In exact form, please repeat the records from their opening line down to the line with "Par cette introduction", including that line.

(Dataset entries)
↓↓↓

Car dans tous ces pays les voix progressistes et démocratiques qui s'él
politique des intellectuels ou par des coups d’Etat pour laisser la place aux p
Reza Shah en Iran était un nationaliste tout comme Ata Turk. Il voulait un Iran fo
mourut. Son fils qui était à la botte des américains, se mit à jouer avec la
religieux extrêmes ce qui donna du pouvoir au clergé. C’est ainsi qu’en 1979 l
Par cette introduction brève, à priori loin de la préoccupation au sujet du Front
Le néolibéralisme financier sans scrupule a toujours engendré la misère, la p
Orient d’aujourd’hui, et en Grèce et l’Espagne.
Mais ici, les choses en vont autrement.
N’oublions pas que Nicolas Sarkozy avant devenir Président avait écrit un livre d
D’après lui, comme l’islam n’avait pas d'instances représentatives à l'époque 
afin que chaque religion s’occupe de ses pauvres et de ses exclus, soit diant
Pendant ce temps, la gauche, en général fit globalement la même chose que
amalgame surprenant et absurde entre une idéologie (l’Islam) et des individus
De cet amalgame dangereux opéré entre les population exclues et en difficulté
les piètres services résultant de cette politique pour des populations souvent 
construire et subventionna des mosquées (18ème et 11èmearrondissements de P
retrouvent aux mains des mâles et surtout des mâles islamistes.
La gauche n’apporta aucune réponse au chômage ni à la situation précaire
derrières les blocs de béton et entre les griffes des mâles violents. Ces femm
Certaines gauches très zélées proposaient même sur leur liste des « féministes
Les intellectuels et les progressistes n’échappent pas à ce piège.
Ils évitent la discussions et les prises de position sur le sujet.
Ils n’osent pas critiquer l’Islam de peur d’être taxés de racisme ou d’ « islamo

↑↑↑

- _ANSWER BOX_:
Car dans tous ces pays les voix progressistes et démocratiques qui s'él
politique des intellectuels ou par des coups d’Etat pour laisser la place aux p
Reza Shah en Iran était un nationaliste tout comme Ata Turk. Il voulait un Iran fo
mourut. Son fils qui était à la botte des américains, se mit à jouer avec la
religieux extrêmes ce qui donna du pouvoir au clergé. C’est ainsi qu’en 1979 l
Par cette introduction brève, à priori loin de la préoccupation au sujet du Front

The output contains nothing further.